**** Data listing

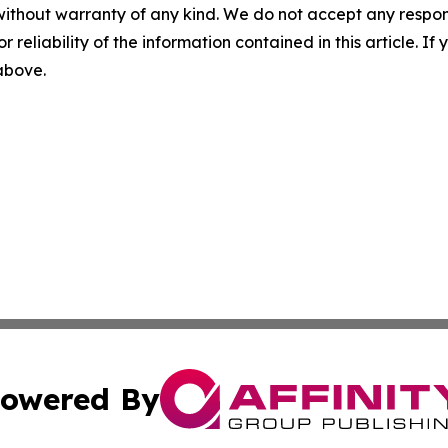
without warranty of any kind. We do not accept any responsib
r reliability of the information contained in this article. I
 above.
owered By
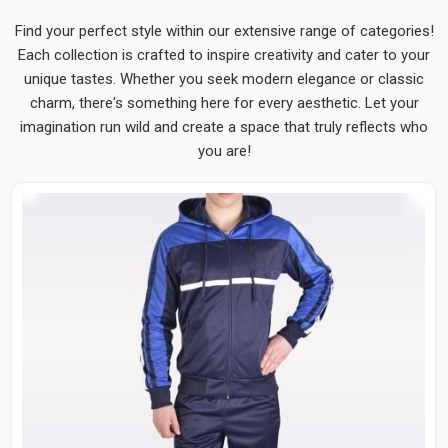
Find your perfect style within our extensive range of categories!
Each collection is crafted to inspire creativity and cater to your
unique tastes. Whether you seek modern elegance or classic
charm, there's something here for every aesthetic. Let your
imagination run wild and create a space that truly reflects who
you are!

********

Every line from the top of the material above through the line with "Each collection is" should be duplicated exactly, please; leave out the pictures.

without warranty of any kind. We do not accept any responsib
r reliability of the information contained in this article. I
 above.
owered By
Find your perfect style within our extensive range of categories!
Each collection is crafted to inspire creativity and cater to your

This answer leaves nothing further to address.